**** Source material ****

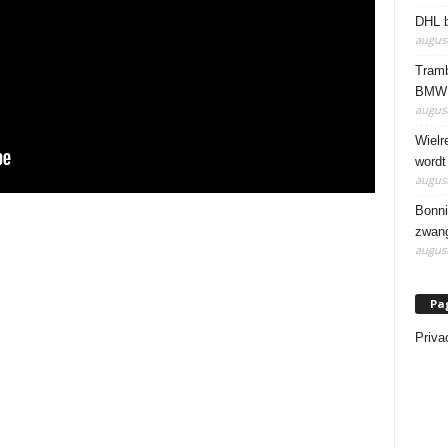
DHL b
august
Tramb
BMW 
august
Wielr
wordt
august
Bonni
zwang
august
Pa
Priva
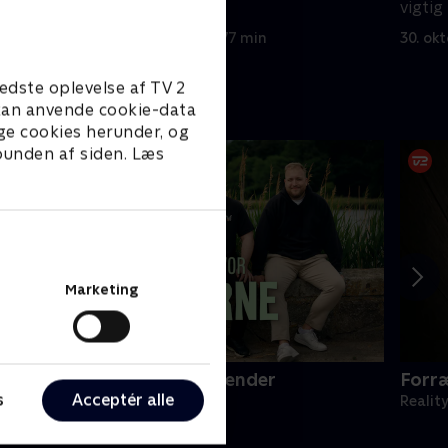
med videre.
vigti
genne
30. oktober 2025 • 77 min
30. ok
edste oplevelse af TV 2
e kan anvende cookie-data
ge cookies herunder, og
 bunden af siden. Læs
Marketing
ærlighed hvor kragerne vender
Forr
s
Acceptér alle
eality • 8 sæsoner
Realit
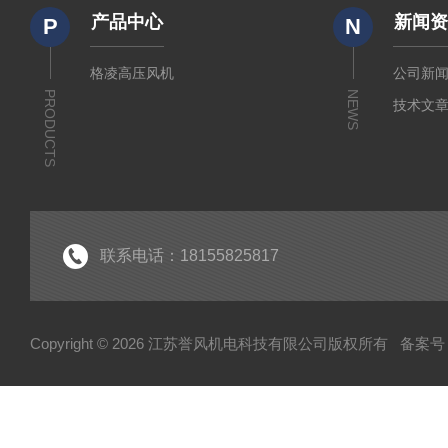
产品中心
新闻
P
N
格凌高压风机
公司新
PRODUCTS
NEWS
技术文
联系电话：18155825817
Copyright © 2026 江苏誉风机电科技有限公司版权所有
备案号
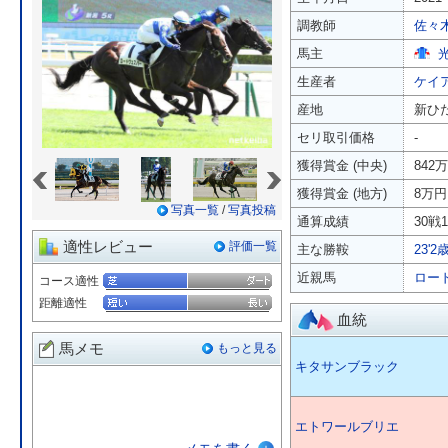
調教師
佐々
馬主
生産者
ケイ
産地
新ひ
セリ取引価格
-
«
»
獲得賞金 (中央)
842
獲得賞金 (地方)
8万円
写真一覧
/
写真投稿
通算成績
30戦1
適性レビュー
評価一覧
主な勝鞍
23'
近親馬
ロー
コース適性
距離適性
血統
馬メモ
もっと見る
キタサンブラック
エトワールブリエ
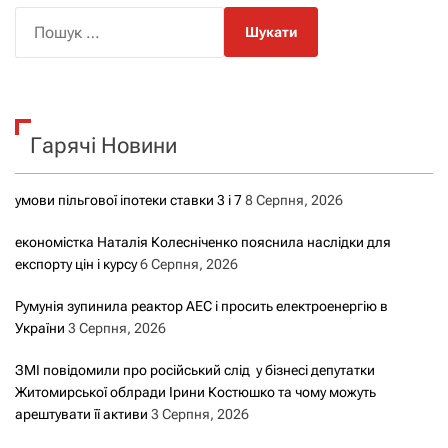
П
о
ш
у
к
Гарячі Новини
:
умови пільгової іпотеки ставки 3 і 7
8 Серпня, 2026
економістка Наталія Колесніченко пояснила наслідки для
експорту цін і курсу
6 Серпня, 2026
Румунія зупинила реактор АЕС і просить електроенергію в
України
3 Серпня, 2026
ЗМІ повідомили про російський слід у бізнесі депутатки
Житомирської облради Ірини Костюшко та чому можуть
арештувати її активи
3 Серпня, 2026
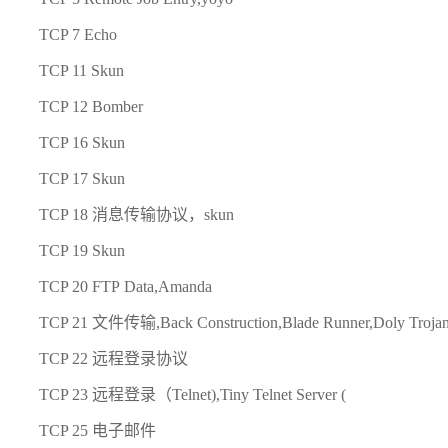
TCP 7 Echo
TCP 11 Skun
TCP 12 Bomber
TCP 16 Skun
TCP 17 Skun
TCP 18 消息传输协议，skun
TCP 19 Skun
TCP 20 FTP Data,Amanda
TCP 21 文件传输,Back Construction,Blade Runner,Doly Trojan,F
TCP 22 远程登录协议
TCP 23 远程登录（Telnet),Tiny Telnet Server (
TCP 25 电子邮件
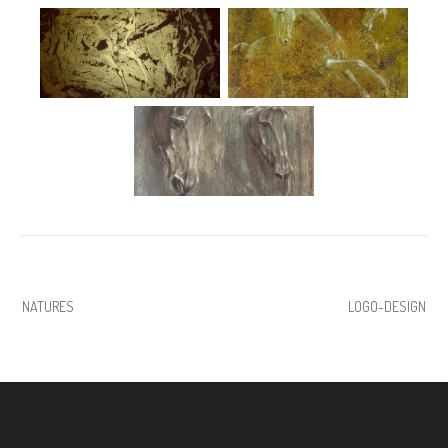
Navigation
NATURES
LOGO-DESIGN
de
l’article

****
**** Source material ****

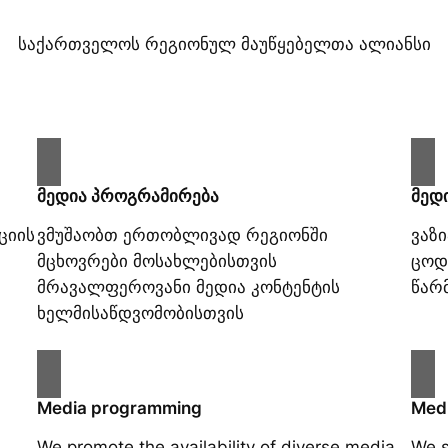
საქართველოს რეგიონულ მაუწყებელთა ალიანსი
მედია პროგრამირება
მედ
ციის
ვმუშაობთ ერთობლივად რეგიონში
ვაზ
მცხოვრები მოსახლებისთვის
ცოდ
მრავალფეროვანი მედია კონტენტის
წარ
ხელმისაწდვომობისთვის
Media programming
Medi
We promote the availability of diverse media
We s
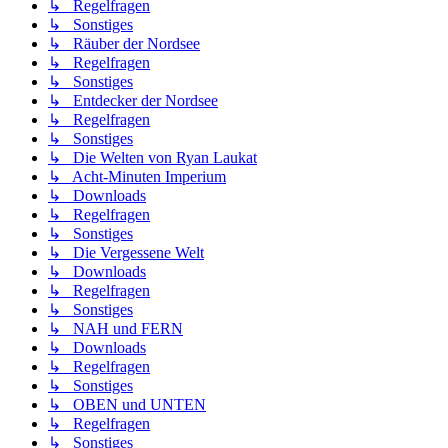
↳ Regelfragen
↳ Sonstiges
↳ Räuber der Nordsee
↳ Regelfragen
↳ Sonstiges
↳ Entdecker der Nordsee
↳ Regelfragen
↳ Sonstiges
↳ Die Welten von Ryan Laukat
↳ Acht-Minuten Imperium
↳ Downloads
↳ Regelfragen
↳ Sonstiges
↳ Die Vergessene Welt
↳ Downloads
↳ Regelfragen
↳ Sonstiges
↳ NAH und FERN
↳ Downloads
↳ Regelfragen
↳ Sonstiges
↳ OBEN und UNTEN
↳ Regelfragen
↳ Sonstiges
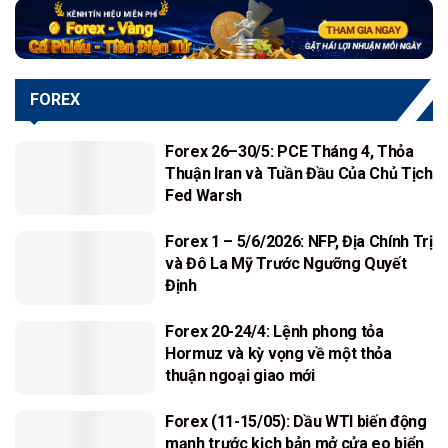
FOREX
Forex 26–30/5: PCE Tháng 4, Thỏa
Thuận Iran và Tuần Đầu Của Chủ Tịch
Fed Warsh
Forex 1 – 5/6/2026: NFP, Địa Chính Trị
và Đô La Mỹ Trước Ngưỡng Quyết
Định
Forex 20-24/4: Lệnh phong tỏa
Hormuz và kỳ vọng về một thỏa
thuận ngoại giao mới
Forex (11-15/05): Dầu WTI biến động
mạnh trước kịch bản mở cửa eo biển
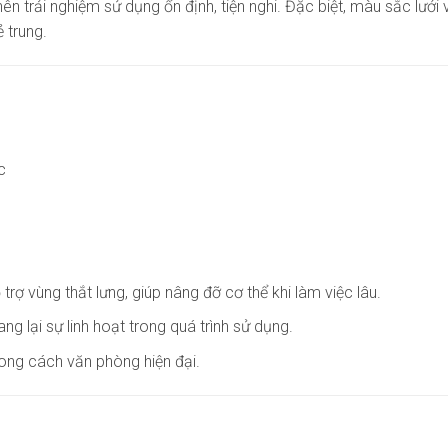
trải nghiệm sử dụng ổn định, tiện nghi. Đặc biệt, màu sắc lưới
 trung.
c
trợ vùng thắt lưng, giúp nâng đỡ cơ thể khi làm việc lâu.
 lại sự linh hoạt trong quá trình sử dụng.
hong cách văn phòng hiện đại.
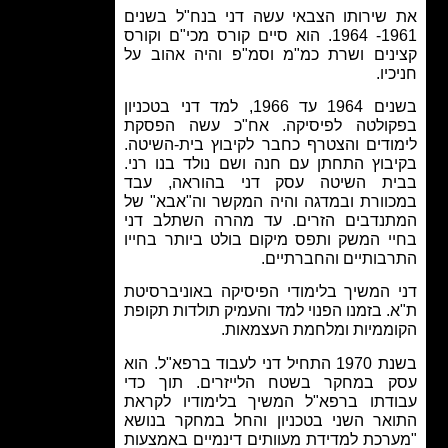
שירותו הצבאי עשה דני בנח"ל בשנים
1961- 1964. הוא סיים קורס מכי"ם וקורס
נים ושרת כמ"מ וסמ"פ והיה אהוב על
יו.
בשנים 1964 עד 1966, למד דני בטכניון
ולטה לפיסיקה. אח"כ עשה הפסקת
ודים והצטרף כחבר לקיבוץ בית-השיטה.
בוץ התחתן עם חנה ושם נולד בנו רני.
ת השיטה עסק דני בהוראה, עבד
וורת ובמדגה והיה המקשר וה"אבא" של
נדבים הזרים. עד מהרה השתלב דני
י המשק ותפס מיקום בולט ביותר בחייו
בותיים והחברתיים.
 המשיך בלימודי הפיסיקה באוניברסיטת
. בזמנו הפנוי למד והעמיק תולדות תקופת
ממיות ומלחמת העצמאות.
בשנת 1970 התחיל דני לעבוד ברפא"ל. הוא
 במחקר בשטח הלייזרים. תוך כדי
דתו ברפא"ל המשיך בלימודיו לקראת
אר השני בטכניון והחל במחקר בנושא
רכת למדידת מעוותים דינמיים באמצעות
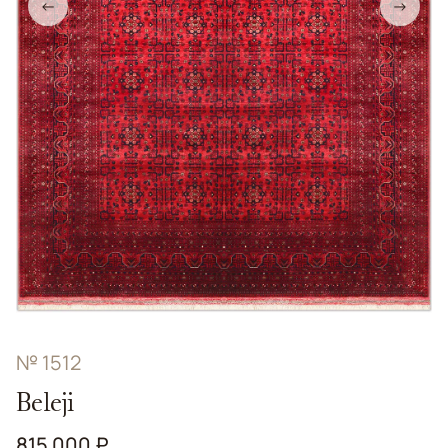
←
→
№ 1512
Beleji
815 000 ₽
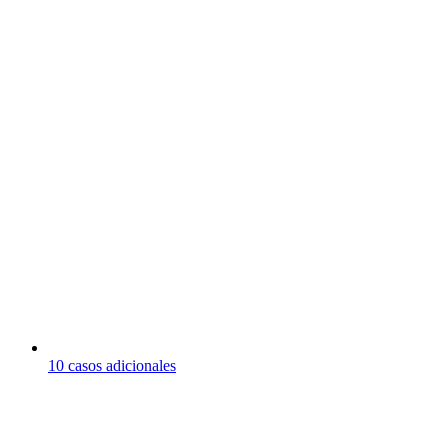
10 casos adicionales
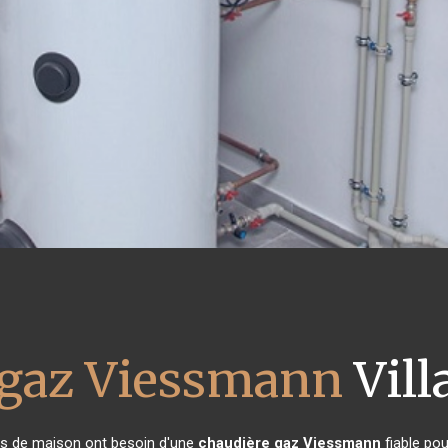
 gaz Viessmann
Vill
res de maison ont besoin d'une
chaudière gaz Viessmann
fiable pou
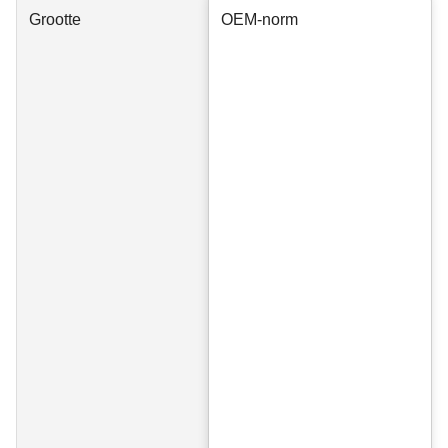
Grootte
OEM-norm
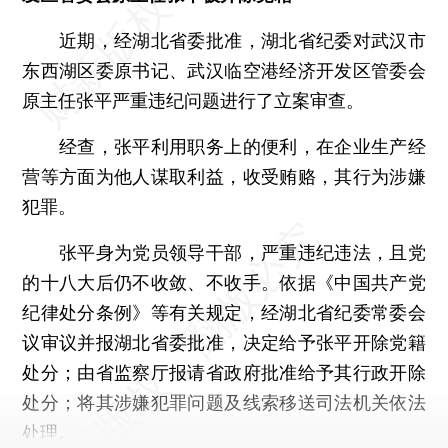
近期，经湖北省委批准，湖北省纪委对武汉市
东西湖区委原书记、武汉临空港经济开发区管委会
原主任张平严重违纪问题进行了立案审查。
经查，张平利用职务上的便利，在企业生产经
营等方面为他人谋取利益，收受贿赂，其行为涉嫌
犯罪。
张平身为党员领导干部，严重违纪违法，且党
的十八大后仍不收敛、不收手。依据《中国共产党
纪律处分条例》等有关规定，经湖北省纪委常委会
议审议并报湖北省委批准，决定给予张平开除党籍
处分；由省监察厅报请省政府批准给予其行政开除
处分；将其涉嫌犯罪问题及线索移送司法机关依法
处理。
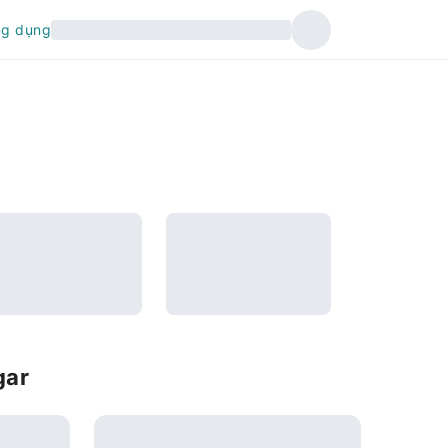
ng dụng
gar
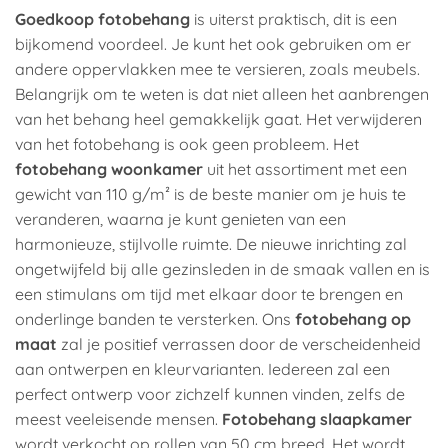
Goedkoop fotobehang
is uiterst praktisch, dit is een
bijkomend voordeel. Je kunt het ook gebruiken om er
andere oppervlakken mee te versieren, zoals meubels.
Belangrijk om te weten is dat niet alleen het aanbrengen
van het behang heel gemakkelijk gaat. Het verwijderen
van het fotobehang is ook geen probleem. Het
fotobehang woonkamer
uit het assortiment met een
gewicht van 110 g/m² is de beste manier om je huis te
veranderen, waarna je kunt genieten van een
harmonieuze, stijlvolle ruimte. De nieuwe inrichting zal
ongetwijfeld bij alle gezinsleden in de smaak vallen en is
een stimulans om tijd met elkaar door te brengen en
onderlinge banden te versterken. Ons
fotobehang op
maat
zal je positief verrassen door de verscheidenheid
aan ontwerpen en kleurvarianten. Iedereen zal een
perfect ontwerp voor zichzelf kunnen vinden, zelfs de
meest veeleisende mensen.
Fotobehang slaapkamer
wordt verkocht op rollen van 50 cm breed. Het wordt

****
**** Source material ****

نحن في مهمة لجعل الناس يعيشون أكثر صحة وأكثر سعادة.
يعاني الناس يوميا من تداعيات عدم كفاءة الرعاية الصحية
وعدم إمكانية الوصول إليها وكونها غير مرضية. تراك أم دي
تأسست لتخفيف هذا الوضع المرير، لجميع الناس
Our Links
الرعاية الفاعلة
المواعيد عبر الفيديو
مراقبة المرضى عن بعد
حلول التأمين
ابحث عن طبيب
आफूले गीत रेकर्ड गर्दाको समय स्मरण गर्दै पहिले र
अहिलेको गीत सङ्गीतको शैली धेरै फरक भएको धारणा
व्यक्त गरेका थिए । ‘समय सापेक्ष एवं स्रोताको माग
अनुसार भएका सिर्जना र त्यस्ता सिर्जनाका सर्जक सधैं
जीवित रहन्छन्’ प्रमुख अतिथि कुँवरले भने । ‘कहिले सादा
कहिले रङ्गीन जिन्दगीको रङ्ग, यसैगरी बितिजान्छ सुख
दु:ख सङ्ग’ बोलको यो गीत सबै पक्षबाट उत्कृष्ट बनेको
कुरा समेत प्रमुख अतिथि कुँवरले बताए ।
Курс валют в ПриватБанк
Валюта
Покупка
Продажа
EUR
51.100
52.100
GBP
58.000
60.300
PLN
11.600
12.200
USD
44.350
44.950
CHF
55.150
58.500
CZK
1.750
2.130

****

## Your goal
The lines above that hold the string "kunt" are to be located and copied.

## Result
bijkomend voordeel. Je kunt het ook gebruiken om er
veranderen, waarna je kunt genieten van een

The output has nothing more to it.